Senate apparent meltdown on immigration: Durbin's 14-hours of negotiations.
``We hoped that after all of the jubilation over a bi-partisan agreement, that we could move towards a process that led to passage of the bill.’’
---Sen. Dick Durbin (D-Ill.) after a 14-hour marathon day of negotiating on the immigration bill, near 10 p.m. eastern time, briefing reporters in the Senate Press Gallery.
In the morning, Durbin and a bi-partisan coalition announced a deal. In the evening, problems: a meltdown over process.
Two issues:
1. Democrats want to limit the number of amendments that can be debated on the deal. GOP opponents to the bipartisan deal have a slew of amendments they want to offer.

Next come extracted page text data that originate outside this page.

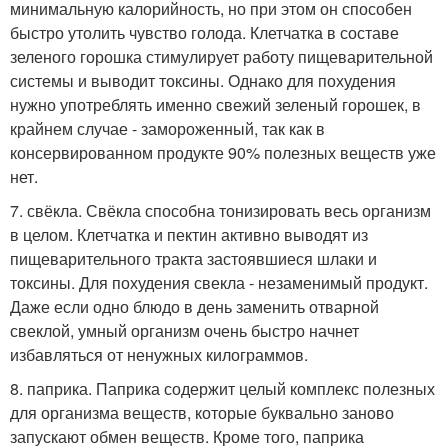
минимальную калорийность, но при этом он способен
быстро утолить чувство голода. Клетчатка в составе
зеленого горошка стимулирует работу пищеварительной
системы и выводит токсины. Однако для похудения
нужно употреблять именно свежий зеленый горошек, в
крайнем случае - замороженный, так как в
консервированном продукте 90% полезных веществ уже
нет.
7. свёкла. Свёкла способна тонизировать весь организм
в целом. Клетчатка и пектин активно выводят из
пищеварительного тракта застоявшиеся шлаки и
токсины. Для похудения свекла - незаменимый продукт.
Даже если одно блюдо в день заменить отварной
свеклой, умный организм очень быстро начнет
избавляться от ненужных килограммов.
8. паприка. Паприка содержит целый комплекс полезных
для организма веществ, которые буквально заново
запускают обмен веществ. Кроме того, паприка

Durbin said an anticipated large number of amendments would be the equivalent of a filibuster.<snip>
http://blogs.suntimes.com/sweet/2006/04/senate_apparent_meltdown_on_im.htmlFrist is looking like either a fool or a conniving jerk. He prematurely holds a press conference today touting his grand compromise to get the bill passed in the Senate and then we find that he's willing to let the Southern Republicans effectively filibuster by trying to allow 100s of amendments to be debated (at about an hour each). Harry Reid and Dick Durbin refused to play ball particularly as a number of the amendments have poison pill provisions.
The typical example is the Kyl amendment. He's selling it as a provision to bar criminals from legalizing. One problem - the bill already does this. It's the provisions which would bar people who have ever been in deportation proceedings from participating - something that would take a million people out of the program even if the reason they were in deportation had nothing to do with criminal activity (e.g. coming as a student and dropping a course to fall below full time status). If the Dems vote against, the Republicans can say they voted to let criminals become citizens. See how it works. So Reid put his foot down on that bill and the hundreds of others that all do the same kind of thing. Most of the amendments are being offered by people who have no intention of voting for the bill even if their amendments pass.
There's still time for a deal, but the GOP's internal divisions are making it tough.